[Saved entries]
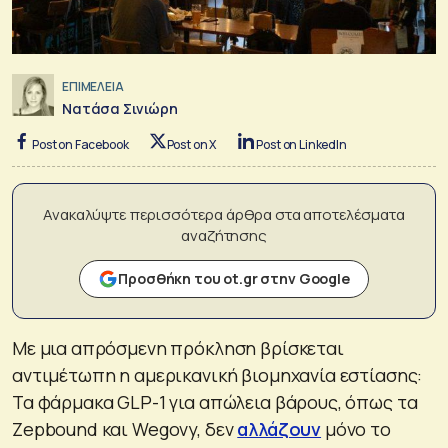
ΕΠΙΜΕΛΕΙΑ
Νατάσα Σινιώρη
Post on Facebook
Post on X
Post on LinkedIn
Ανακαλύψτε περισσότερα άρθρα στα αποτελέσματα
αναζήτησης
Προσθήκη του ot.gr στην Google
Με μια απρόσμενη πρόκληση βρίσκεται
αντιμέτωπη η αμερικανική βιομηχανία εστίασης:
Τα φάρμακα GLP-1 για απώλεια βάρους, όπως τα
Zepbound και Wegovy, δεν
αλλάζουν
μόνο το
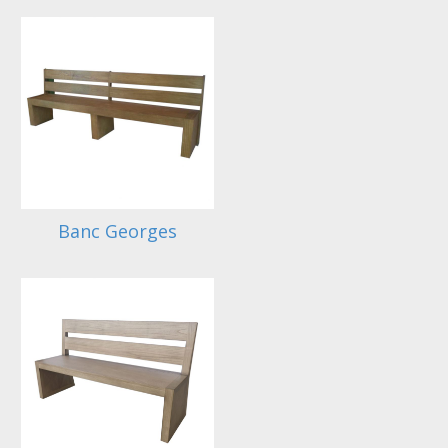
Banc Georges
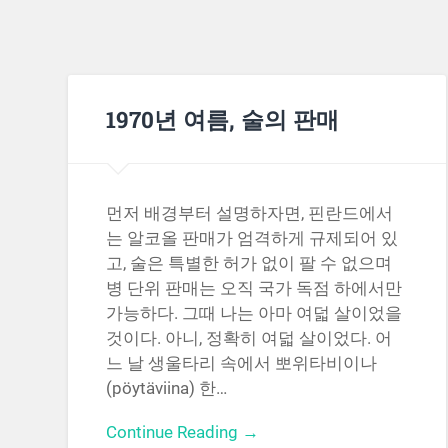
1970년 여름, 술의 판매
먼저 배경부터 설명하자면, 핀란드에서
는 알코올 판매가 엄격하게 규제되어 있
고, 술은 특별한 허가 없이 팔 수 없으며
병 단위 판매는 오직 국가 독점 하에서만
가능하다. 그때 나는 아마 여덟 살이었을
것이다. 아니, 정확히 여덟 살이었다. 어
느 날 생울타리 속에서 뽀위타비이나
(pöytäviina) 한…
Continue Reading →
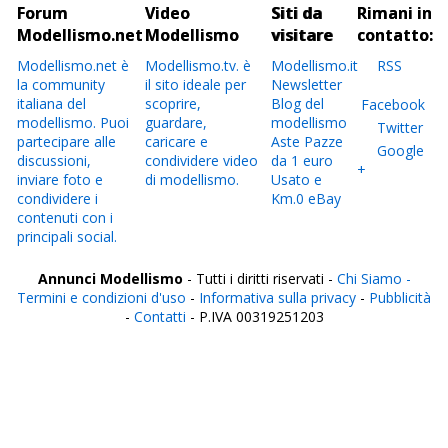
Forum
Video
Siti da
Rimani in
Modellismo.net
Modellismo
visitare
contatto:
Modellismo.net è
Modellismo.tv. è
Modellismo.it
RSS
la community
il sito ideale per
Newsletter
italiana del
scoprire,
Blog del
Facebook
modellismo. Puoi
guardare,
modellismo
Twitter
partecipare alle
caricare e
Aste Pazze
Google
discussioni,
condividere video
da 1 euro
+
inviare foto e
di modellismo.
Usato e
condividere i
Km.0 eBay
contenuti con i
principali social.
Annunci Modellismo
- Tutti i diritti riservati -
Chi Siamo -
Termini e condizioni d'uso
-
Informativa sulla privacy
-
Pubblicità
-
Contatti
- P.IVA 00319251203
Italia
Agrigento
Alessandria
Ancona
Aosta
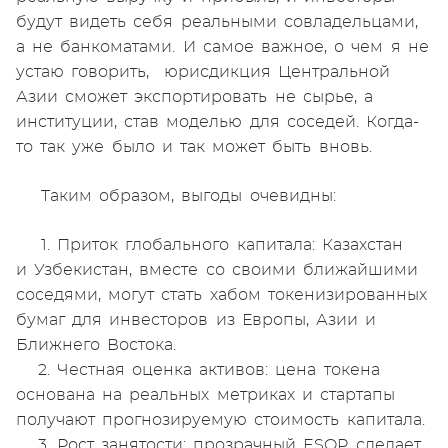
будут видеть себя реальными совладельцами,
а не банкоматами. И самое важное, о чем я не
устаю говорить, юрисдикция Центральной
Азии сможет экспортировать не сырье, а
институции, став моделью для соседей. Когда-
то так уже было и так может быть вновь.
Таким образом, выгоды очевидны:
1. Приток глобального капитала: Казахстан
и Узбекистан, вместе со своими ближайшими
соседями, могут стать хабом токенизированных
бумаг для инвесторов из Европы, Азии и
Ближнего Востока.
2. Честная оценка активов: цена токена
основана на реальных метриках и стартапы
получают прогнозируемую стоимость капитала.
3. Рост занятости: прозрачный ESOP сделает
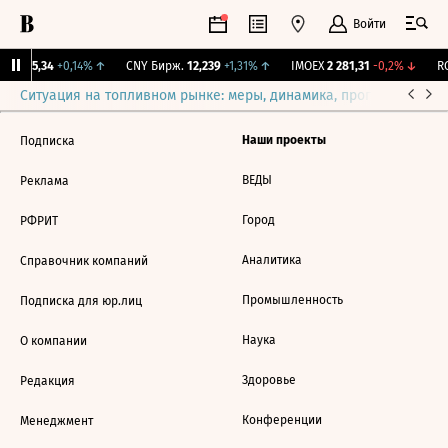
Войти
BI
115,34
+0,14%
↑
CNY Бирж.
12,239
+1,31%
↑
IMOEX
2 281,31
-0,2%
↓
RG
Ситуация на топливном рынке: меры, динамика, прогнозы
Выб
Наши проекты
Подписка
ВЕДЫ
Реклама
Город
РФРИТ
Аналитика
Справочник компаний
Промышленность
Подписка для юр.лиц
Наука
О компании
Здоровье
Редакция
Конференции
Менеджмент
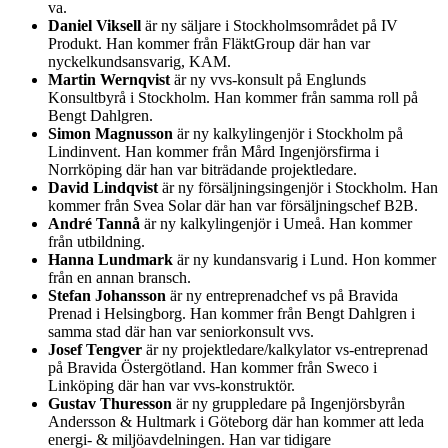
va.
Daniel Viksell
är ny säljare i Stockholmsområdet på IV
Produkt. Han kommer från FläktGroup där han var
nyckelkundsansvarig, KAM.
Martin Wernqvist
är ny vvs-konsult på Englunds
Konsultbyrå i Stockholm. Han kommer från samma roll på
Bengt Dahlgren.
Simon Magnusson
är ny kalkylingenjör i Stockholm på
Lindinvent. Han kommer från Mård Ingenjörsfirma i
Norrköping där han var biträdande projektledare.
David Lindqvist
är ny försäljningsingenjör i Stockholm. Han
kommer från Svea Solar där han var försäljningschef B2B.
André Tannå
är ny kalkylingenjör i Umeå. Han kommer
från utbildning.
Hanna Lundmark
är ny kundansvarig i Lund. Hon kommer
från en annan bransch.
Stefan Johansson
är ny entreprenadchef vs på Bravida
Prenad i Helsingborg. Han kommer från Bengt Dahlgren i
samma stad där han var seniorkonsult vvs.
Josef Tengver
är ny projektledare/kalkylator vs-entreprenad
på Bravida Östergötland. Han kommer från Sweco i
Linköping där han var vvs-konstruktör.
Gustav Thuresson
är ny gruppledare på Ingenjörsbyrån
Andersson & Hultmark i Göteborg där han kommer att leda
energi- & miljöavdelningen. Han var tidigare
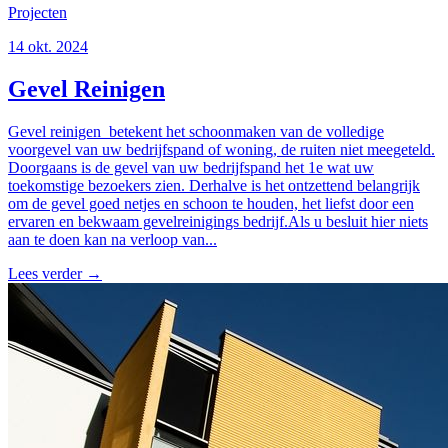
Projecten
14 okt. 2024
Gevel Reinigen
Gevel reinigen betekent het schoonmaken van de volledige
voorgevel van uw bedrijfspand of woning, de ruiten niet meegeteld.
Doorgaans is de gevel van uw bedrijfspand het 1e wat uw
toekomstige bezoekers zien. Derhalve is het ontzettend belangrijk
om de gevel goed netjes en schoon te houden, het liefst door een
ervaren en bekwaam gevelreinigings bedrijf.Als u besluit hier niets
aan te doen kan na verloop van...
Lees verder
→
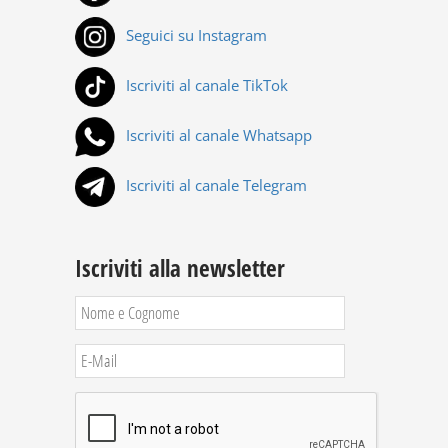
Seguici su Instagram
Iscriviti al canale TikTok
Iscriviti al canale Whatsapp
Iscriviti al canale Telegram
Iscriviti alla newsletter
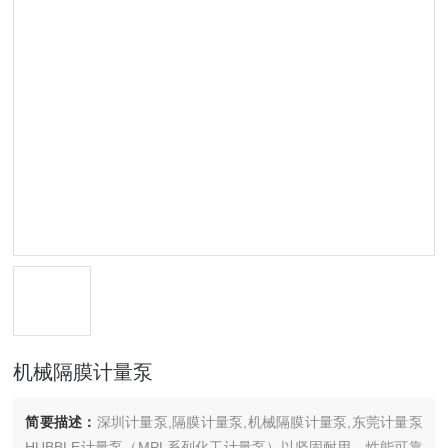
机械隔膜计量泵
简要描述：
深圳计量泵,隔膜计量泵,机械隔膜计量泵,东莞计量泵
HUBBLE计量泵（MPL系列化工计量泵）以坚固耐用、性能可靠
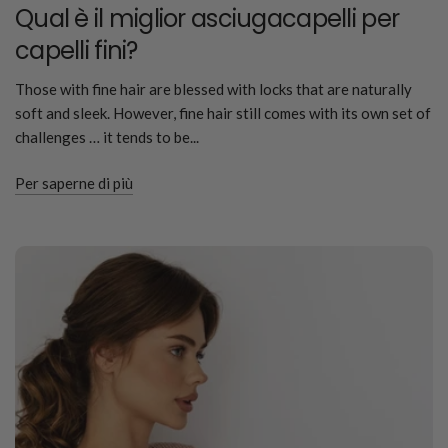
Qual è il miglior asciugacapelli per
capelli fini?
Those with fine hair are blessed with locks that are naturally
soft and sleek. However, fine hair still comes with its own set of
challenges … it tends to be...
Per saperne di più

◆ Instructions for the task
Your task is a word-for-word transcription of the entries, leaving out all pictures.

◆ Reply to the exercise
ΕΠΙΜΕΛΕΙΑ
Νατάσα Σινιώρη
Post on Facebook
Post on X
Post on LinkedIn
Ανακαλύψτε περισσότερα άρθρα στα αποτελέσματα
αναζήτησης
Προσθήκη του ot.gr στην Google
Με μια απρόσμενη πρόκληση βρίσκεται
αντιμέτωπη η αμερικανική βιομηχανία εστίασης:
Τα φάρμακα GLP-1 για απώλεια βάρους, όπως τα
Zepbound και Wegovy, δεν
αλλάζουν
μόνο το
Banc Georges
1970년 여름, 술의 판매
먼저 배경부터 설명하자면, 핀란드에서
는 알코올 판매가 엄격하게 규제되어 있
고, 술은 특별한 허가 없이 팔 수 없으며
병 단위 판매는 오직 국가 독점 하에서만
가능하다. 그때 나는 아마 여덟 살이었을
것이다. 아니, 정확히 여덟 살이었다. 어
느 날 생울타리 속에서 뽀위타비이나
(pöytäviina) 한…
Continue Reading →
Forum
Video
Siti da
Rimani in
Modellismo.net
Modellismo
visitare
contatto:
Modellismo.net è
Modellismo.tv. è
Modellismo.it
RSS
la community
il sito ideale per
Newsletter
italiana del
scoprire,
Blog del
Facebook
modellismo. Puoi
guardare,
modellismo
Twitter
partecipare alle
caricare e
Aste Pazze
Google
discussioni,
condividere video
da 1 euro
+
inviare foto e
di modellismo.
Usato e
condividere i
Km.0 eBay
contenuti con i
principali social.
Annunci Modellismo
- Tutti i diritti riservati -
Chi Siamo -
Termini e condizioni d'uso
-
Informativa sulla privacy
-
Pubblicità
-
Contatti
- P.IVA 00319251203
Italia
Agrigento
Alessandria
Ancona
Aosta
будут видеть себя реальными совладельцами,
а не банкоматами. И самое важное, о чем я не
устаю говорить, юрисдикция Центральной
Азии сможет экспортировать не сырье, а
институции, став моделью для соседей. Когда-
то так уже было и так может быть вновь.
Таким образом, выгоды очевидны:
1. Приток глобального капитала: Казахстан
и Узбекистан, вместе со своими ближайшими
соседями, могут стать хабом токенизированных
бумаг для инвесторов из Европы, Азии и
Ближнего Востока.
2. Честная оценка активов: цена токена
основана на реальных метриках и стартапы
получают прогнозируемую стоимость капитала.
3. Рост занятости: прозрачный ESOP сделает
Войти
BI
115,34
+0,14%
↑
CNY Бирж.
12,239
+1,31%
↑
IMOEX
2 281,31
-0,2%
↓
RG
Ситуация на топливном рынке: меры, динамика, прогнозы
Выб
Наши проекты
Подписка
ВЕДЫ
Реклама
Город
РФРИТ
Аналитика
Справочник компаний
Промышленность
Подписка для юр.лиц
Наука
О компании
Здоровье
Редакция
Конференции
Менеджмент
va.
Daniel Viksell
är ny säljare i Stockholmsområdet på IV
Produkt. Han kommer från FläktGroup där han var
nyckelkundsansvarig, KAM.
Martin Wernqvist
är ny vvs-konsult på Englunds
Konsultbyrå i Stockholm. Han kommer från samma roll på
Bengt Dahlgren.
Simon Magnusson
är ny kalkylingenjör i Stockholm på
Lindinvent. Han kommer från Mård Ingenjörsfirma i
Norrköping där han var biträdande projektledare.
David Lindqvist
är ny försäljningsingenjör i Stockholm. Han
kommer från Svea Solar där han var försäljningschef B2B.
André Tannå
är ny kalkylingenjör i Umeå. Han kommer
från utbildning.
Hanna Lundmark
är ny kundansvarig i Lund. Hon kommer
från en annan bransch.
Stefan Johansson
är ny entreprenadchef vs på Bravida
Prenad i Helsingborg. Han kommer från Bengt Dahlgren i
samma stad där han var seniorkonsult vvs.
Josef Tengver
är ny projektledare/kalkylator vs-entreprenad
på Bravida Östergötland. Han kommer från Sweco i
Linköping där han var vvs-konstruktör.
Gustav Thuresson
är ny gruppledare på Ingenjörsbyrån
Andersson & Hultmark i Göteborg där han kommer att leda
energi- & miljöavdelningen. Han var tidigare
Projecten
14 okt. 2024
Gevel Reinigen
Gevel reinigen betekent het schoonmaken van de volledige
voorgevel van uw bedrijfspand of woning, de ruiten niet meegeteld.
Doorgaans is de gevel van uw bedrijfspand het 1e wat uw
toekomstige bezoekers zien. Derhalve is het ontzettend belangrijk
om de gevel goed netjes en schoon te houden, het liefst door een
ervaren en bekwaam gevelreinigings bedrijf.Als u besluit hier niets
aan te doen kan na verloop van...
Lees verder
→
Seguici su Instagram
Iscriviti al canale TikTok
Iscriviti al canale Whatsapp
Iscriviti al canale Telegram
Iscriviti alla newsletter
机械隔膜计量泵
简要描述：
深圳计量泵,隔膜计量泵,机械隔膜计量泵,东莞计量泵
HUBBLE计量泵（MPL系列化工计量泵）以坚固耐用、性能可靠
Qual è il miglior asciugacapelli per
capelli fini?
Those with fine hair are blessed with locks that are naturally
soft and sleek. However, fine hair still comes with its own set of
challenges … it tends to be...
Per saperne di più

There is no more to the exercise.